Soon, Judy said, Paddock put up a for-sale sign and was gone, saying he was moving back to Las Vegas.

Videos posted from people who said they were at the scene showed people screaming and running for cover amid the sound of gunshots that seemed unending. “We thought it was fireworks at first or trouble with the speakers,” said Kayla Ritchie, 21, of Simi Valley, California. “They had been having technical difficulty all weekend. Then everything went dark.”

Ritchie traveled with Megan Greene, 19, for the concert, and the two were separated when people began fleeing. They found each other hours later. “Everyone started running for the exit,” said Greene, who hid behind a truck before running into the MGM Grand. “We were in the street, and they told us to get down, get down.”

Former Boston Red Sox pitcher Mike Timlin was at the concert and tweeted that he was OK.

Taylor Benge, 21, was at the concert Sunday night and said he heard a round of pops that lasted for 10 seconds, as if someone was holding down the trigger. When a performer ran off the stage and the lights came on, Benge said, he realized that “about five feet to the left of me there was a man with a bullet wound to his chin.”

“He was just lifeless on the ground,” Benge said.

At least some people were injured in the frenzied effort to flee the gunfire. Tracy, 55, a California woman who declined to give her last name, said she was “trampled” trying to flee.
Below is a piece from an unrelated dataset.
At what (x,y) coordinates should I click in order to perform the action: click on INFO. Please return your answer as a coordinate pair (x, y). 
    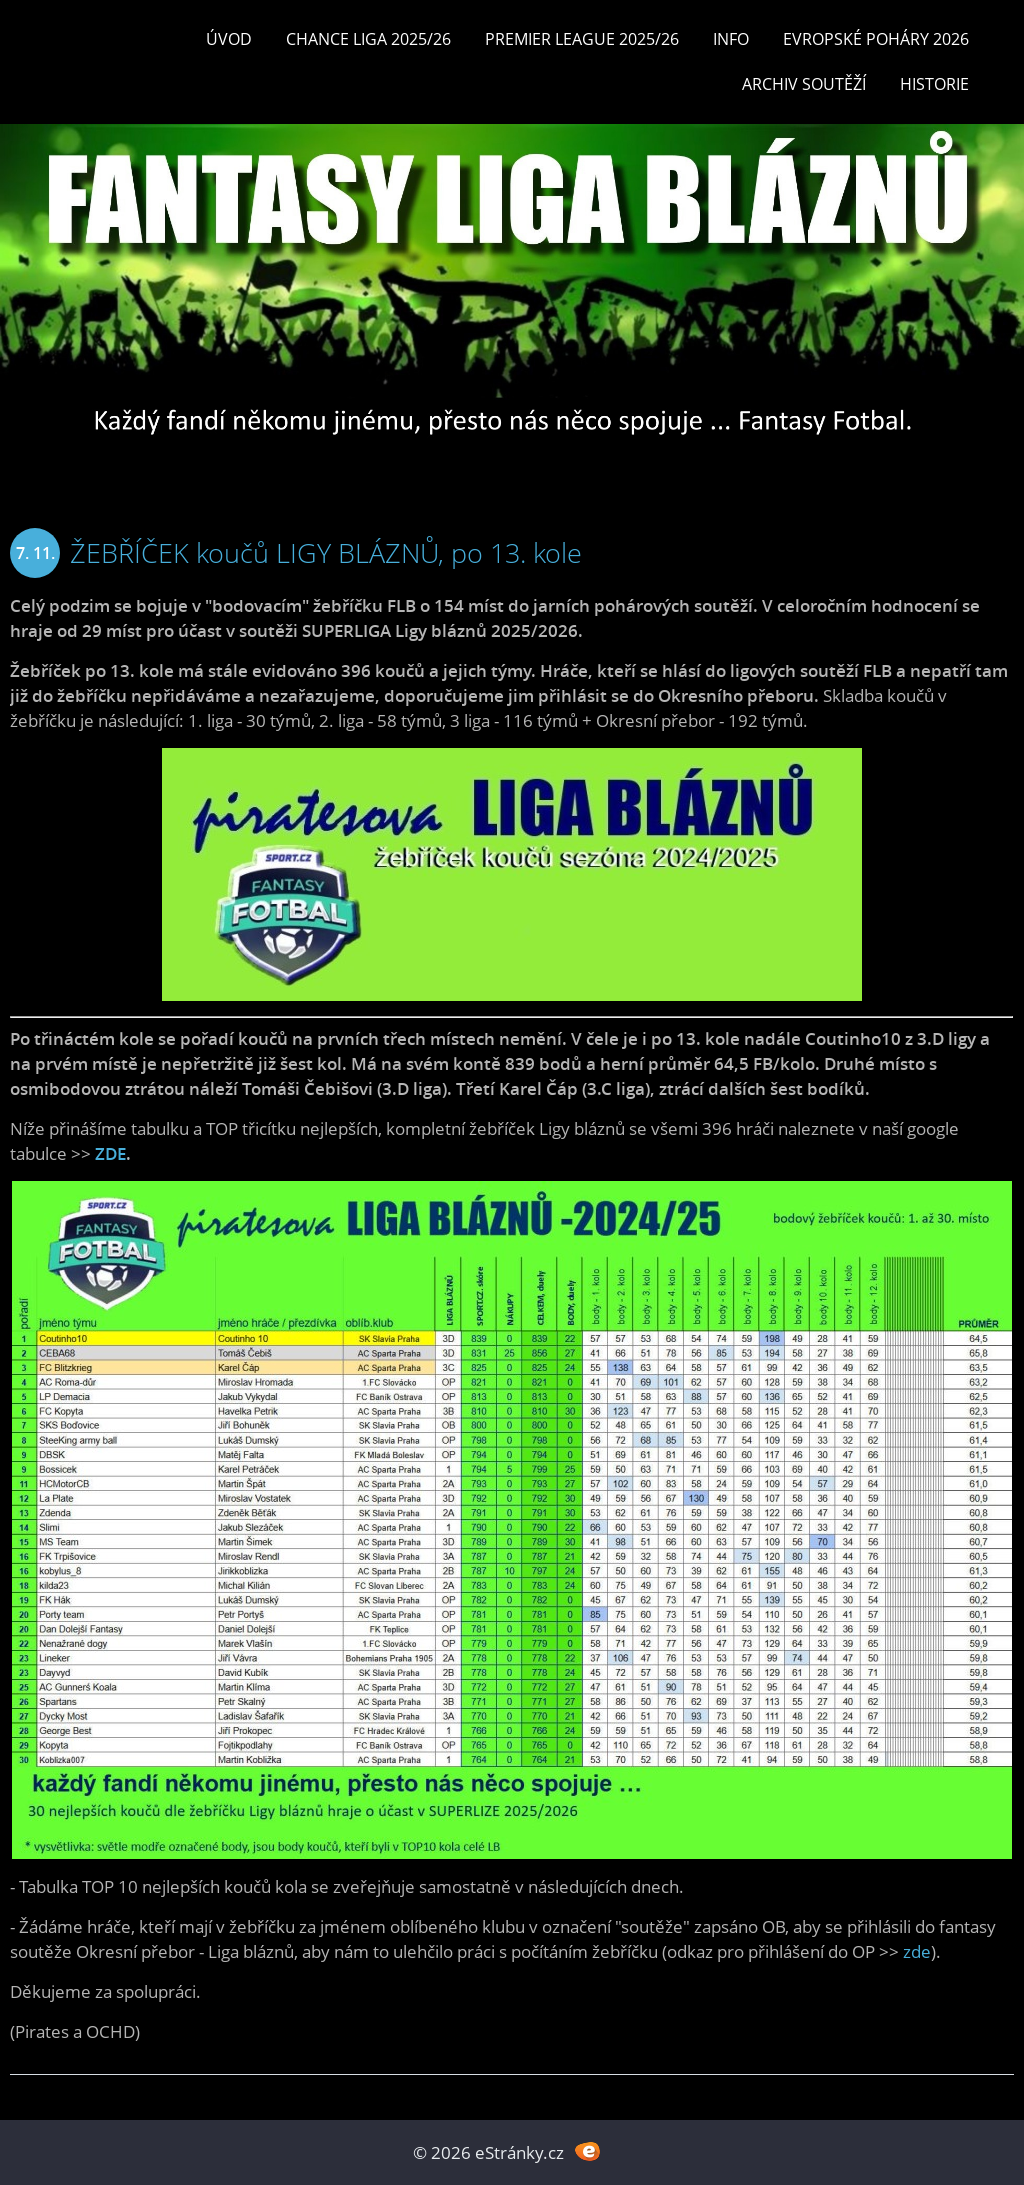     Looking at the image, I should click on (731, 39).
“We thought it was fireworks,” she said, a dazed look on her face and a bandage on her injured knee and shin. “We ran for our lives. We went into Hooters and hid in the bathroom. We felt like sitting ducks there. We went to the second-floor conference room and stayed there.”

A friend came with a mini bus, so Tracy and another friend ran out to the vehicle, terrified to go out on the street again. “Who thinks people would do something like this in America?” Tracy said.
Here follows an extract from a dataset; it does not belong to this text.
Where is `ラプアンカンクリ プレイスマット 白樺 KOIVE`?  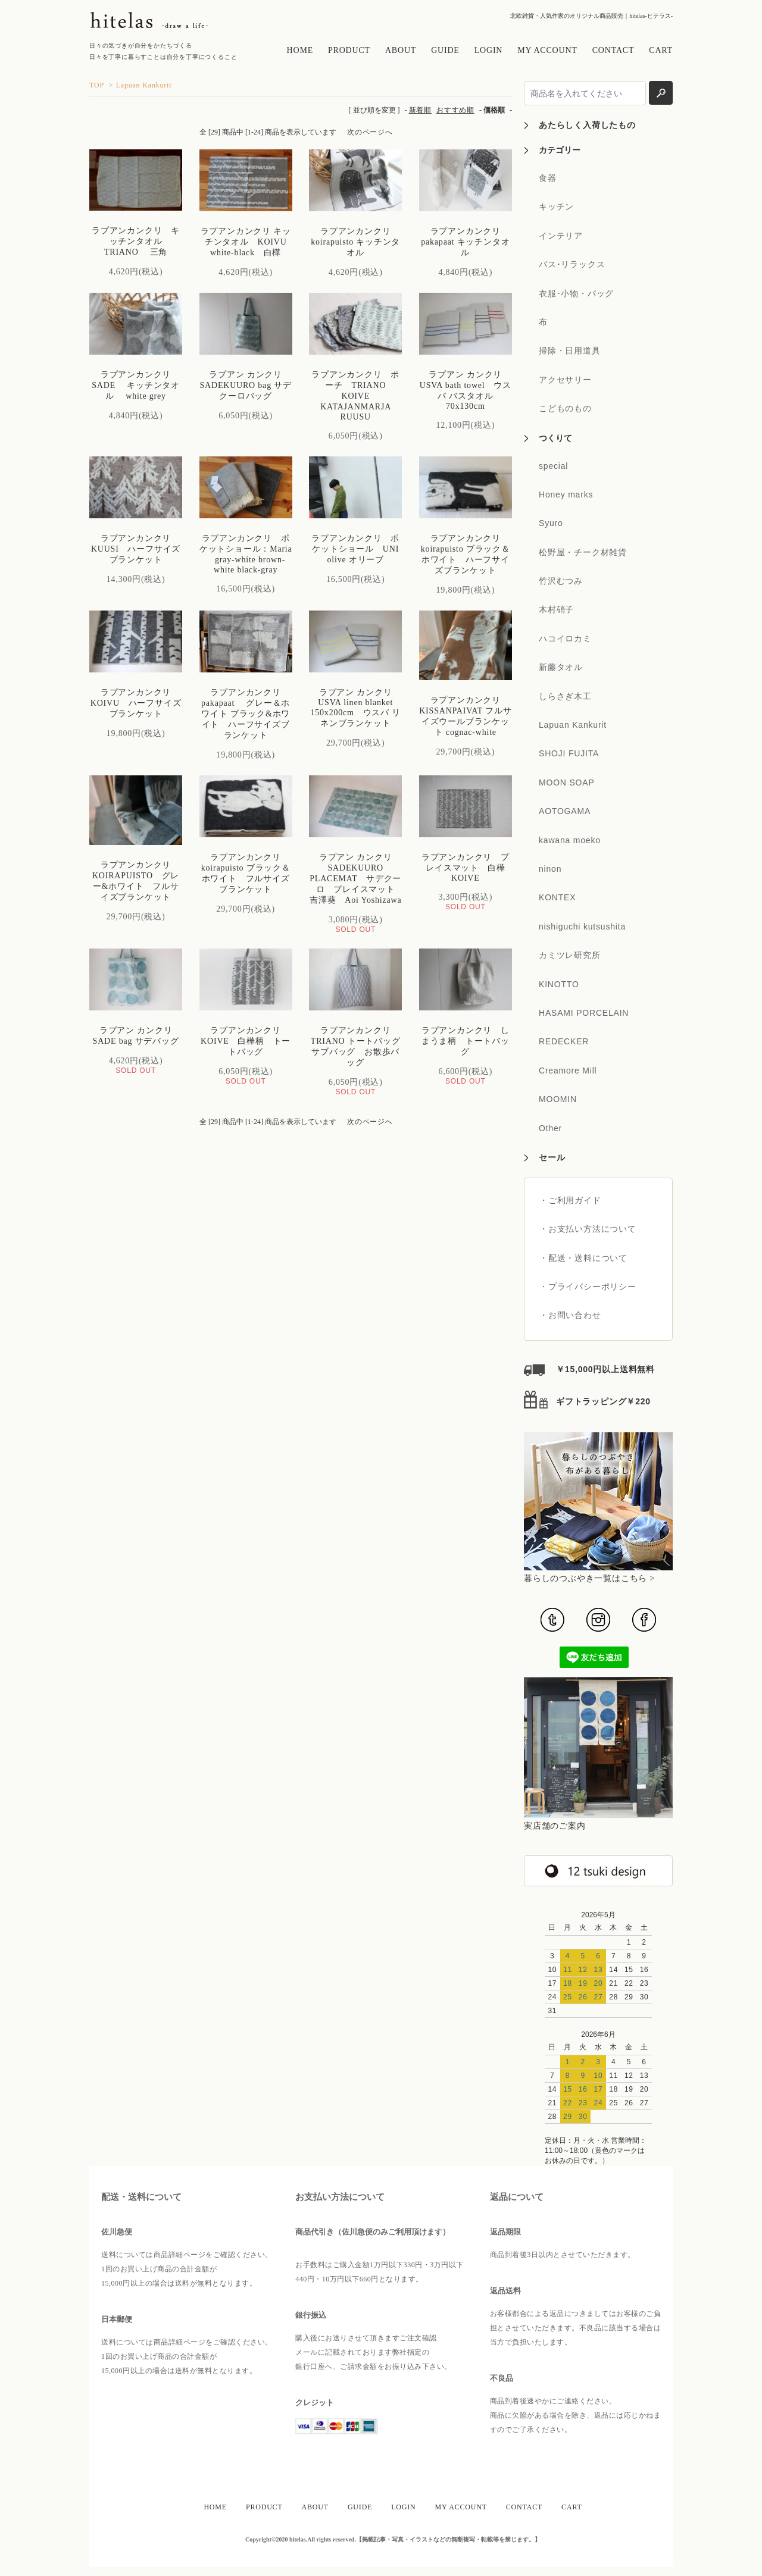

Corianne Langdon, 58, a cabdriver in Las Vegas for the last 6 ½ years, said she was about seven cars back in the taxi line at Mandalay Bay when the gunfire began and began to drive away, seeing police crouching in the street and hundreds of people running away from the concert – some jumping the fence on the side of the venue.

“I had people hanging out of my windows,” Langdon said. “They were screaming, they were so upset, and it just wasn’t getting to me yet the severity of what was going on.”
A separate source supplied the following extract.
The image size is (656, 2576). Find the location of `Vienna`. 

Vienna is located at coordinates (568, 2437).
Those injured in the shooting also included an off-duty officer with the Bakersfield Police Department in Southern California, who was taken to a hospital for nonlife-threatening injuries, according to a news statement. Several of the department’s officers were off duty and attending the concert when the gunfire erupted.

The shooting came as security measures at many music venues have been boosted in recent years after concerts were targeted in terrorist attacks. In May in northern England, a bomb exploded at a concert by American singer Ariana Grande in Manchester, killing 22 people; in November 2015, Islamist attackers opened fire at a rock concert in Paris as part of coordinated attacks that left 130 dead. In both of those cases, the Islamic State claimed responsibility for the attacks.

In Manila in June, a 42-year-old Filipino gunman armed with a rifle and a bottle of gasoline burst into a casino and set a fire, killing 37 people. Police said the attack was motivated by gambling debts and other personal problems facing the gunman, who fatally shot himself. The Islamic State also claimed responsibility for that attack, but officials repeatedly denied it was terrorism-related.